====== Dataset records
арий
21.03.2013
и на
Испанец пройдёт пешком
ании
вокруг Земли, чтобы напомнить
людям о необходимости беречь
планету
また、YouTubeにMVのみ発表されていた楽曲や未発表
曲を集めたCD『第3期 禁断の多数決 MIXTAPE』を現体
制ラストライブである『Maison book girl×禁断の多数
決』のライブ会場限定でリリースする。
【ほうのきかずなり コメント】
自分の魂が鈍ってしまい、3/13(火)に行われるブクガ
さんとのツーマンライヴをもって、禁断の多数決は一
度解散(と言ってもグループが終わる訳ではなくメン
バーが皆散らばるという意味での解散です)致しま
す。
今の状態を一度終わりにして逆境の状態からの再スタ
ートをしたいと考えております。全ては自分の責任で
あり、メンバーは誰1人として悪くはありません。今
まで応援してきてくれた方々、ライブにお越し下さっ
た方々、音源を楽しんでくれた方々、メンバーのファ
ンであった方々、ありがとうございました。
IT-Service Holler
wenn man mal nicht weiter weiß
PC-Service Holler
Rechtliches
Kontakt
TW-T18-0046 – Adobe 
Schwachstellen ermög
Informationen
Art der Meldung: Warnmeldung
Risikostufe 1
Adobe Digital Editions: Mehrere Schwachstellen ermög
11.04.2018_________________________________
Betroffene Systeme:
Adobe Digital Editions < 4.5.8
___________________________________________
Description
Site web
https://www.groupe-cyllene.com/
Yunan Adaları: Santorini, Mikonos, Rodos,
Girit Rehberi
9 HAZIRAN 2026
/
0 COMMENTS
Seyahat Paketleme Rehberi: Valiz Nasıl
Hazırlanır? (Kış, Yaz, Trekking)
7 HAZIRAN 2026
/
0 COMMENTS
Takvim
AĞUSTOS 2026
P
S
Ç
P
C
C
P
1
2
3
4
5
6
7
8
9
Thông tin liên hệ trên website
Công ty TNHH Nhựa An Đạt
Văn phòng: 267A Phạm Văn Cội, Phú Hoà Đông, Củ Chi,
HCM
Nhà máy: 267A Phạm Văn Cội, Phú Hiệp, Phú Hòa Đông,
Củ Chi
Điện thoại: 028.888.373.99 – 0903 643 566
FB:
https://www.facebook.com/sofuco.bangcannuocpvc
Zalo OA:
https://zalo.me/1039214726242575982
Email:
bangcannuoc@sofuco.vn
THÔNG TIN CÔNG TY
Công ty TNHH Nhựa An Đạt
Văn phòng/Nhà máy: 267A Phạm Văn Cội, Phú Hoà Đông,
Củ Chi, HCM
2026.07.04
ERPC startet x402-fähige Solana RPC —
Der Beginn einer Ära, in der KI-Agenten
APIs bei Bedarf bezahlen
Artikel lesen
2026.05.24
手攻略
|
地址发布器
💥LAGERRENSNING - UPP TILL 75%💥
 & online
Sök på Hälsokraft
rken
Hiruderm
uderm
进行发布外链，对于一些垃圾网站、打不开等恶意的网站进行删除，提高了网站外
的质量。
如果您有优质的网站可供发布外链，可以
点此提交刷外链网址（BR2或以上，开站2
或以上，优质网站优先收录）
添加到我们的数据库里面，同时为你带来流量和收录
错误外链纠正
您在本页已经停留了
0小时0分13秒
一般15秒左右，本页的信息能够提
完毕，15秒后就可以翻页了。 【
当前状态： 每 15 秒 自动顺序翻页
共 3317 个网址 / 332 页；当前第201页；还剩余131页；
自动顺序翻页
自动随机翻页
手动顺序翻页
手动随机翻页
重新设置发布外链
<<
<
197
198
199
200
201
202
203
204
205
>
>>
============
— What this task involves —
Leave out every line before the one containing "如果您有优质的网站可供发布外链，可以". Transcribe that line and all lines after it through the end of the data above, exactly.

— Expected answer —
如果您有优质的网站可供发布外链，可以
点此提交刷外链网址（BR2或以上，开站2
或以上，优质网站优先收录）
添加到我们的数据库里面，同时为你带来流量和收录
错误外链纠正
您在本页已经停留了
0小时0分13秒
一般15秒左右，本页的信息能够提
完毕，15秒后就可以翻页了。 【
当前状态： 每 15 秒 自动顺序翻页
共 3317 个网址 / 332 页；当前第201页；还剩余131页；
自动顺序翻页
自动随机翻页
手动顺序翻页
手动随机翻页
重新设置发布外链
<<
<
197
198
199
200
201
202
203
204
205
>
>>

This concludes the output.